Both Ms. Miller and Ms. Bennet are loyal members of the UNITY caucus, the more than half-century-old organization that runs the UFT with bureaucratic hold that Stalin could admire.

Clearly, UNITY is making sure that resolutions that question its regime or its positions are not getting heard. 

(Please see JD2718’s explanation for more detailed account of what happened)

But, you ask, how can UNITY ensure that their motions are at the top of the list of motions from delegates? Isn’t the order determined by the order of submission after a link is sent out to all delegates at the same time?

Well, we don’t actually know that. The union refuses to release a list of timestamps or logs from wufoo.com (the UFT’s forms provider). UNITY has gotten extremely lucky over the past few DAs, nailing the #1 & #2 slots in April too.

Or is it luck? When the motion receipts were checked, two of the motions (Rothstein and Alicea) were not in the correct order. The leadership hurriedly revised the schedule.
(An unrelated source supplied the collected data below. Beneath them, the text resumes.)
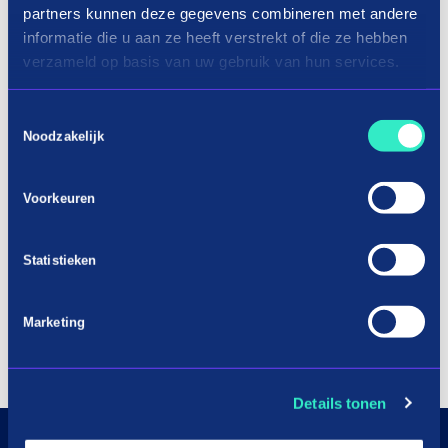
partners kunnen deze gegevens combineren met andere
informatie die u aan ze heeft verstrekt of die ze hebben
verzameld op basis van uw gebruik van hun services.
Toestemmingsselectie
Noodzakelijk
Voorkeuren
Statistieken
Marketing
Details tonen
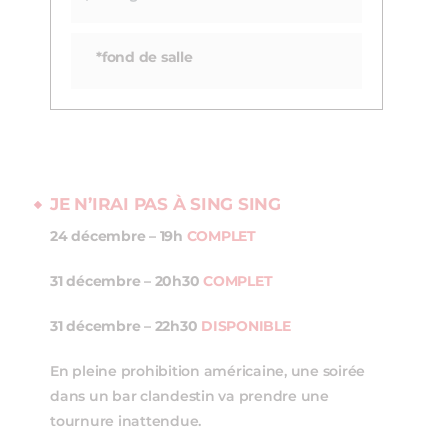
*fond de salle
JE N’IRAI PAS À SING SING
24 décembre – 19h
COMPLET
31 décembre – 20h30
COMPLET
31 décembre – 22h30
DISPONIBLE
En pleine prohibition américaine, une soirée
dans un bar clandestin va prendre une
tournure inattendue.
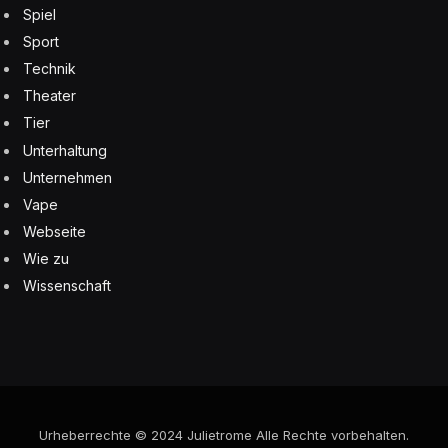
Spiel
Sport
Technik
Theater
Tier
Unterhaltung
Unternehmen
Vape
Webseite
Wie zu
Wissenschaft
Urheberrechte © 2024 Julietrome Alle Rechte vorbehalten.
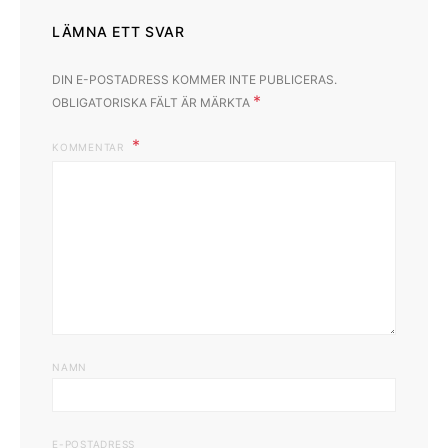
LÄMNA ETT SVAR
DIN E-POSTADRESS KOMMER INTE PUBLICERAS.
*
OBLIGATORISKA FÄLT ÄR MÄRKTA
KOMMENTAR
NAMN
E-POSTADRESS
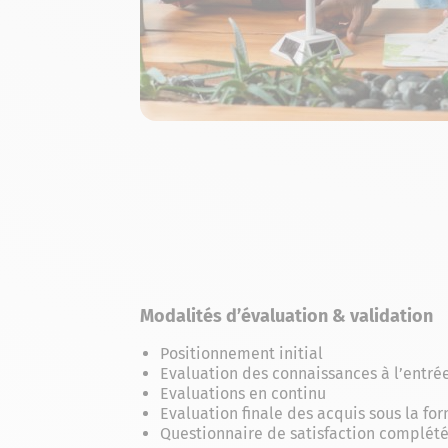
Modalités d’évaluation & validation
Positionnement initial
Evaluation des connaissances à l’entré
Evaluations en continu
Evaluation finale des acquis sous la fo
Questionnaire de satisfaction complété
But then more investigation revealed that a third motion, submitted after #4 and #5, somehow made it to #3.

<See the resolution and receipts below for details>

It’s clear that the UNITY leadership is putting the motions in their order of preference for what should be heard, not in order of submission. 

Is it a coincidence that UNITY’s strange luck began after they embarrassingly lost a crucial endorsement vote for a key ally thanks to some strong arguments from dissidents? Are they afraid of losing their grip?

Clear what is happening here is a violation of the UFT’s duty of fair representation – unions have been legally responsible before when they have not allowed dissidents to speak in meetings (see LMRDA Sec. 101(a)(2), Freedom of Speech and Assembly, which says “…every member…shall have the right to…express at meetings of the union his views…subject to the organization’s established and reasonable rules pertaining to the conduct of the organization.”

By law, they have to follow their own rules.

Support the resolution below at Wednesday’s DA to encourage them to do so!

Receipts:

RESOLUTION ON SUBMISSION OF MOTIONS TO THE DELEGATE ASSEMBLY

WHEREAS, since May of 2020 resolutions to this Delegate Assembly have been submitted electronically and called on during the ten-minute motion period, supposedly in the order of submission, and

WHEREAS, the order of motions significantly affects the chances of motions reaching the floor, with only 8 out of 20 delegate motions reaching the floor in the last three months,

WHEREAS, for the May 14th, 2021 Delegate Assembly, motions were submitted at 12:02PM (#4 – Move Resolution on Medicare Advantage – Lamphere), 12:03PM (#5 – Rescind Stringer Endorsement – Rothstein), 12:05PM (#3 – Endorse Weprin – Peccarro), 12:10PM (#6 – Hybrid Voting options – Alicea), on Sunday, May 12th and

WHEREAS, these motions were  instead listed in a different order than they were submitted with, with the Weprin resolution being listed first even though it was submitted after two of the others, and

WHEREAS, the UFT leadership has refused to issue a transparent log of when motions were submitted, therefore be it resolved

RESOLVED that logs with timestamps for all motion submissions conducted since May 2020 will be compiled and released to delegates, and therefore be it further

RESOLVED that the UFT will contract with an independent accounting firm to handle submissions of motions for future Delegate Assemblies conducted under the remote rules, and this firm will distribute the link for motion submission to all delegates at noon on the Sunday before each such remote Delegate Assembly, and publish a log of submissions to all delegates.